In many ways we live in a time of instant gratification and, for the most part, that is a good thing.  However, there are some things that take time and this runs against everything that we have experienced.  Today is election day and every indication is that the Republican Party will see huge gains in the House of Representatives and in the Senate.  The American people have given the Democratic Party two year to effect the change they ran on in 2008 and, in the view of many, they have failed.  Now the Republican Party has two years to straighten out the mess seen in our country.  They will have two years to turn the economy around, reduce unemployment and reduce the deficit.  They will have two years to settle the war in Afghanistan and deal with immigration.  If they don't do this, they too will be voted out to be replaced by a new crop of legislators.

The problem is that none of these problems can be solved in two years or ten years.  We are so used to instant results and instant gratification that we don't have the patience or the time that it takes to fix these systemic problems.  That sets us up for a two year cycle of hopes followed by failure.  I do not know how we restore the patience we need to address all these problems.  But somehow we must.

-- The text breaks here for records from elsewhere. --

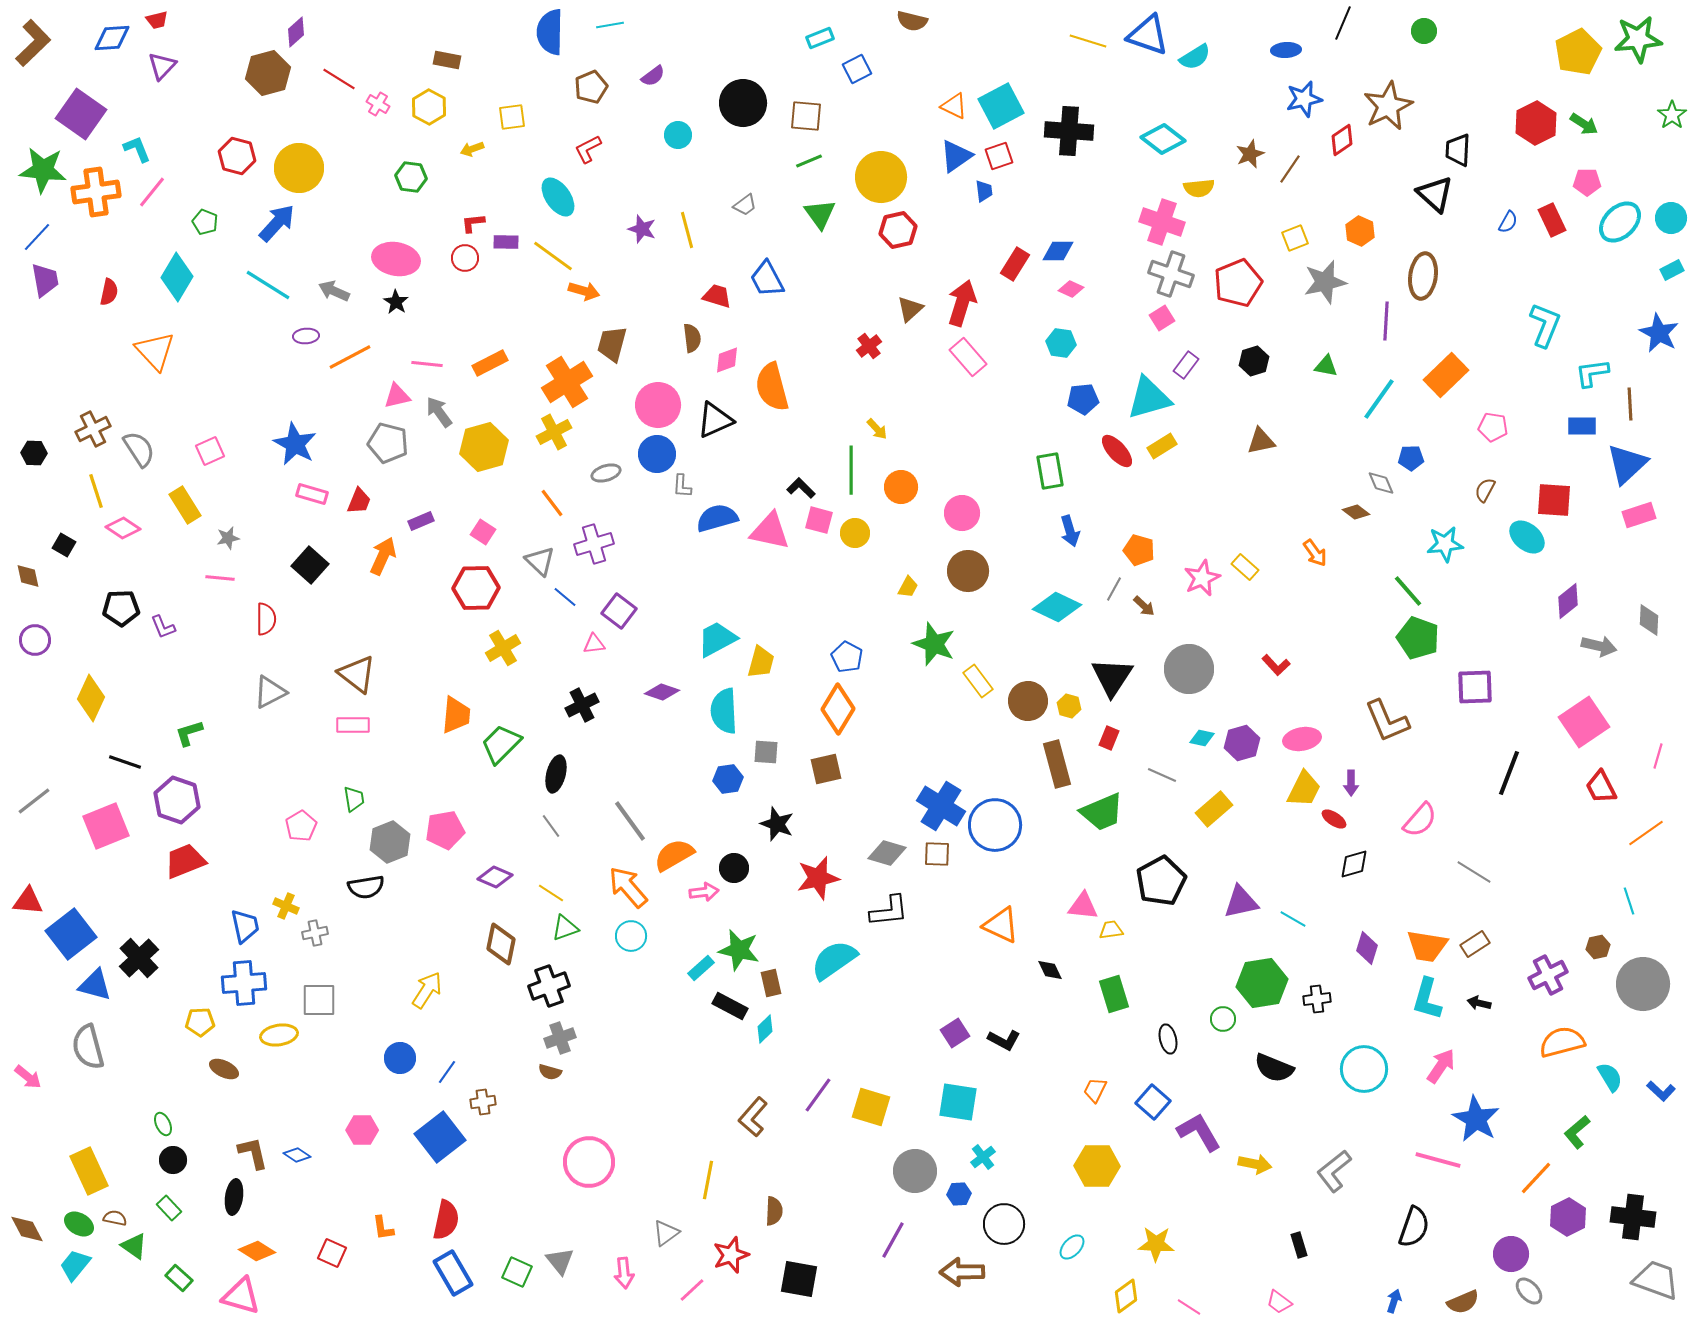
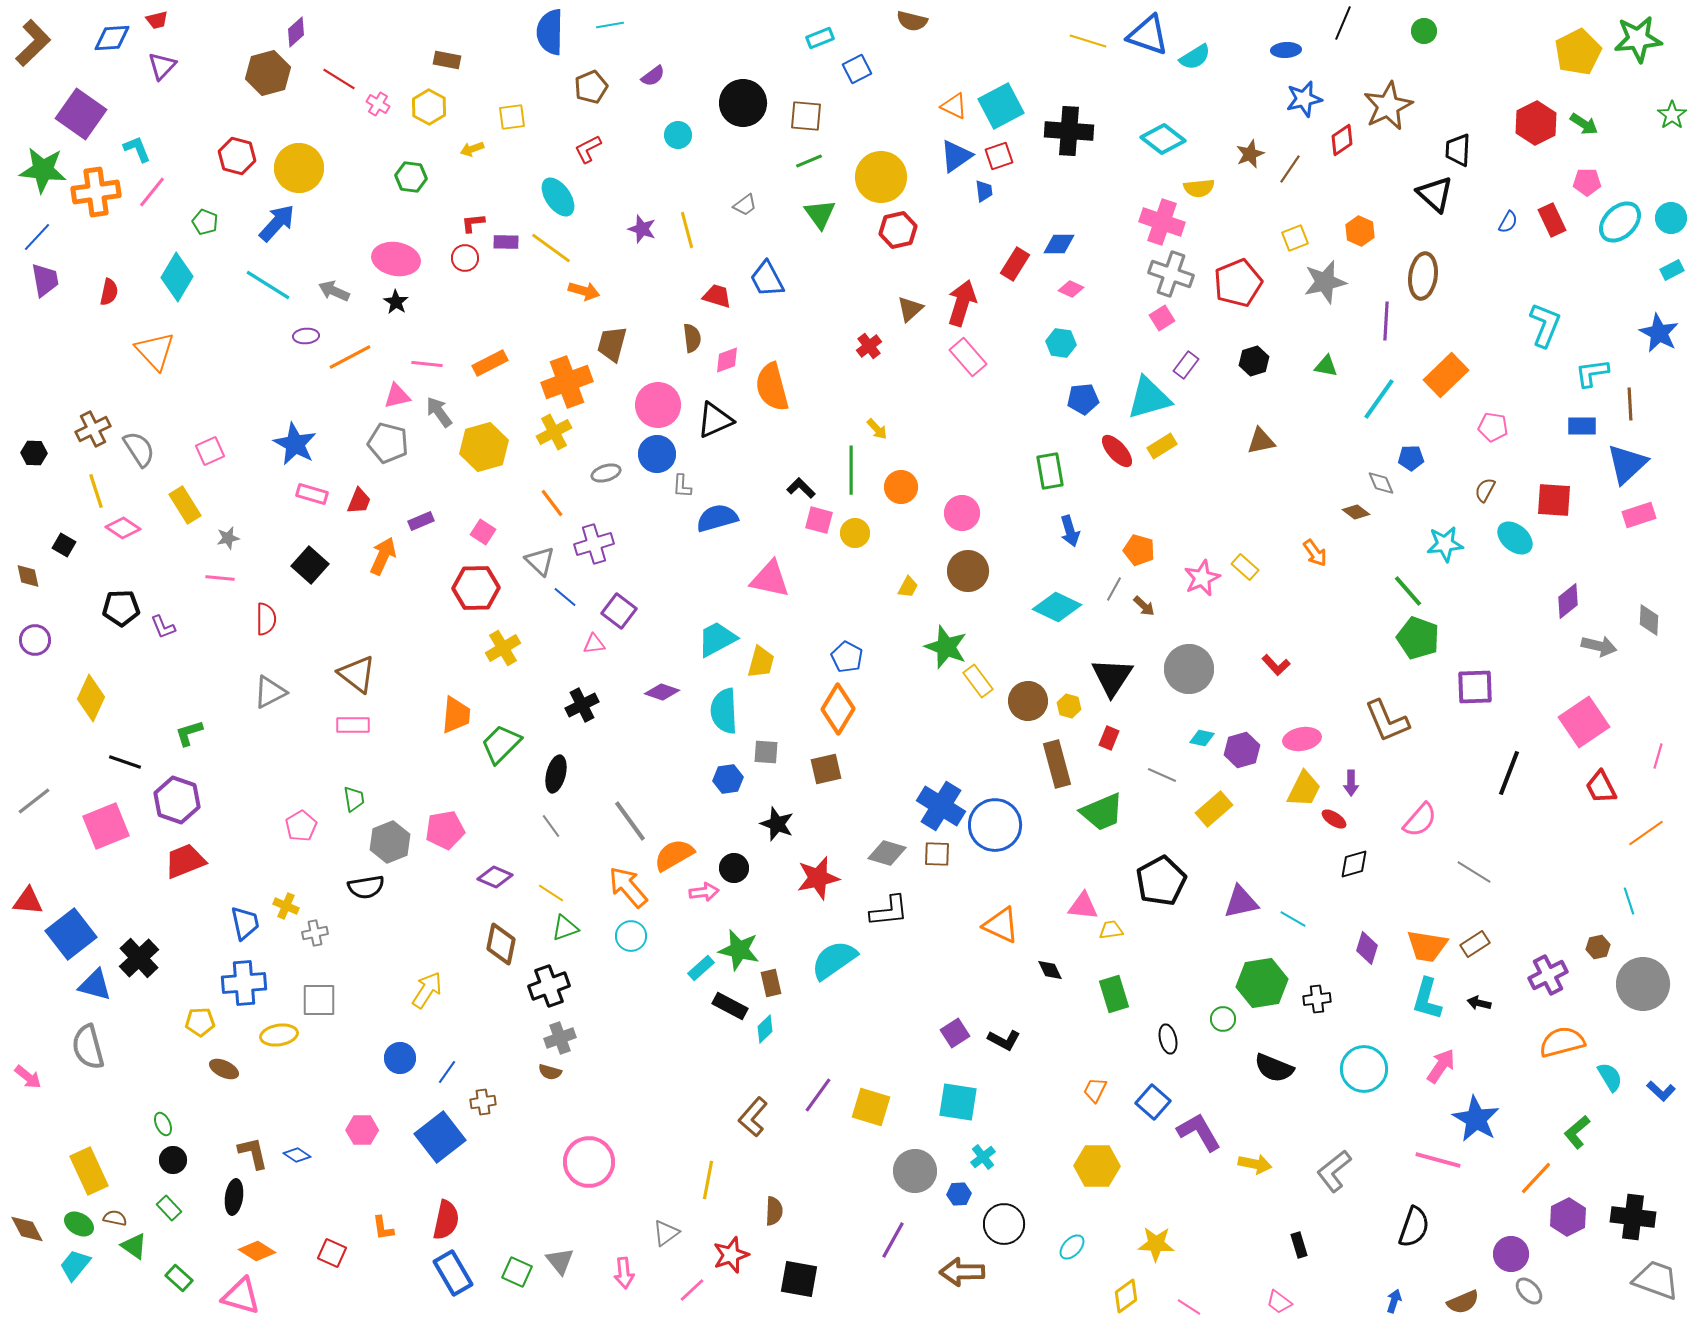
blue diamond at (1058, 251): moved 1 px right, 7 px up
yellow line at (553, 256): moved 2 px left, 8 px up
orange cross at (567, 382): rotated 12 degrees clockwise
pink triangle at (770, 531): moved 48 px down
cyan ellipse at (1527, 537): moved 12 px left, 1 px down
green star at (934, 644): moved 12 px right, 3 px down
purple hexagon at (1242, 743): moved 7 px down
blue trapezoid at (245, 926): moved 3 px up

We need a vision of the future that goes beyond weeks or years and make plans that will take decades to complete.  Then we will need the patience to stick to those plans even if we do not see any progress in the short run.  We need to reform how we look at our elected representatives so that they do not begin their re-election bids on the day after they take their oaths of office.  We need, as a country, to give our elected representatives the courage to do the right thing and not just the politically expedient thing.  We need representative whose first thought is NOT how will this vote effect my reelection but rather how will it effect the citizens.

While some gratification may be instant, all good things come to those who wait.  We really have no choice.